Kendrick R E, Spruit C J
Laboratory of Plant Physiological Research, Agricultural University, Wageningen, The Netherlands.
Plant Physiol. 1973 Oct;52(4):327-31. doi: 10.1104/pp.52.4.327.
In vitro data support a scheme of phytochrome phototransformation involving intermediates in a sequential pathway. The fraction of total phytochrome maintained as intermediate under conditions of pigment cycling as well as the rate of the dark reversion of the far red-absorbing (Pfr) to the red-absorbing form of phytochrome (Pr) has been shown to depend on the molecular environment of the phytochrome molecules. Inverse dark reversion of Pr to Pfr has been observed in vitro. These results contribute toward an understanding of the observed paradoxes between physiological experiments and measurements of the amount and state of phytochrome in vivo.
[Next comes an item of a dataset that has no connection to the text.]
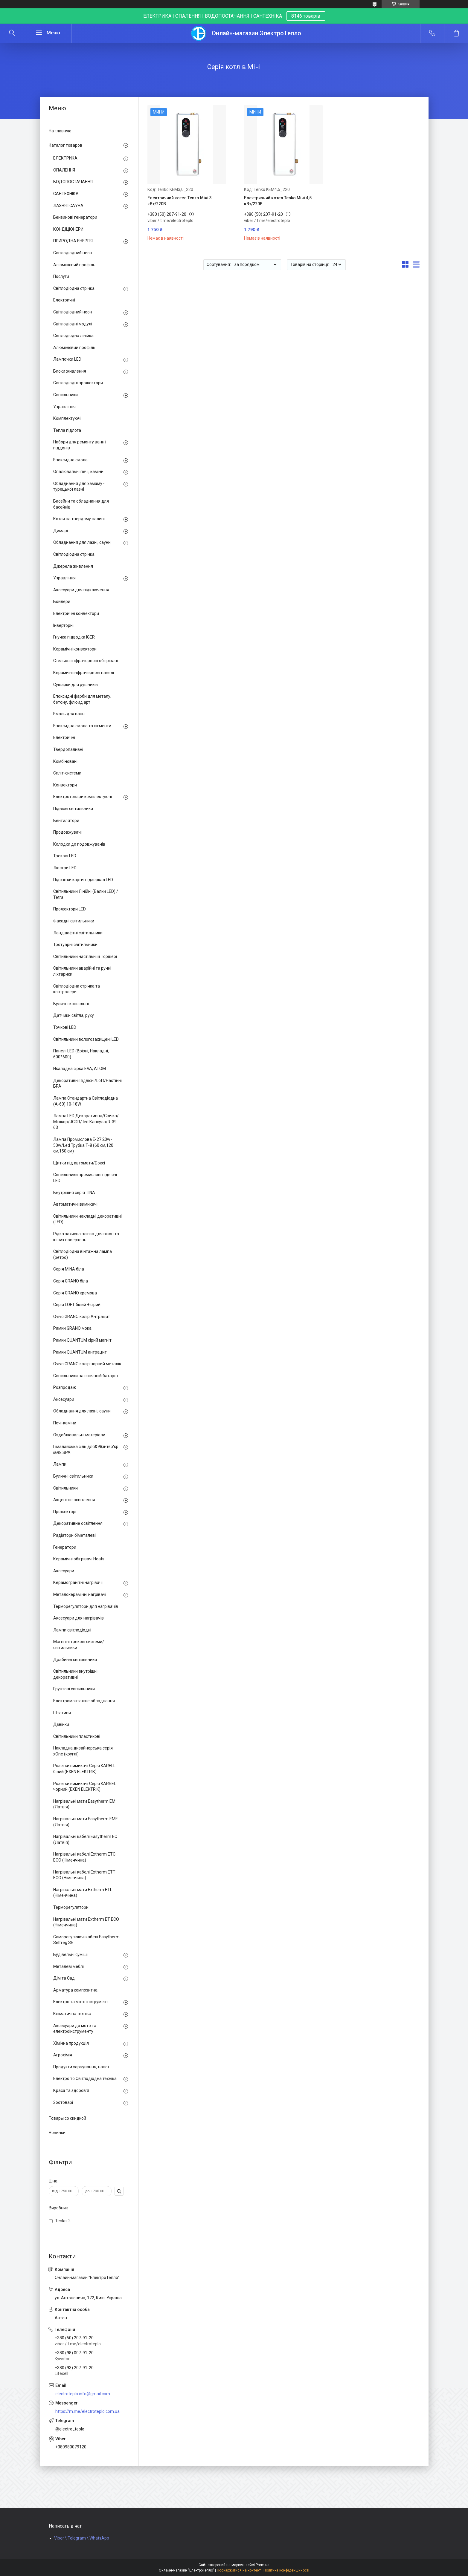 Image resolution: width=468 pixels, height=2576 pixels. Describe the element at coordinates (87, 1219) in the screenshot. I see `Світильники накладні декоративні (LED)` at that location.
The in vivo spectrophotometric assay measures an average of the properties of phytochrome in different cellular environments, whereas a particular physiological response may be controlled by phytochrome molecules in one particular environment. It is therefore possible that all phytochrome is potentially active and triggers specific responses by virtue of its localization.
体外实验数据支持一种光敏色素光转化机制,该机制涉及一系列途径中的中间体。在色素循环条件下,作为中间体维持的总光敏色素比例,以及远红光吸收型(Pfr)向红光吸收型光敏色素(Pr)的暗逆转速率,已被证明取决于光敏色素分子的分子环境。在体外已观察到Pr向Pfr的反向暗逆转。这些结果有助于理解生理实验与体内光敏色素含量和状态测量之间所观察到的矛盾。体内分光光度测定法测量的是不同细胞环境中光敏色素性质的平均值,而特定的生理反应可能由一种特定环境中的光敏色素分子控制。因此,所有光敏色素都可能具有潜在活性,并因其定位而触发特定反应。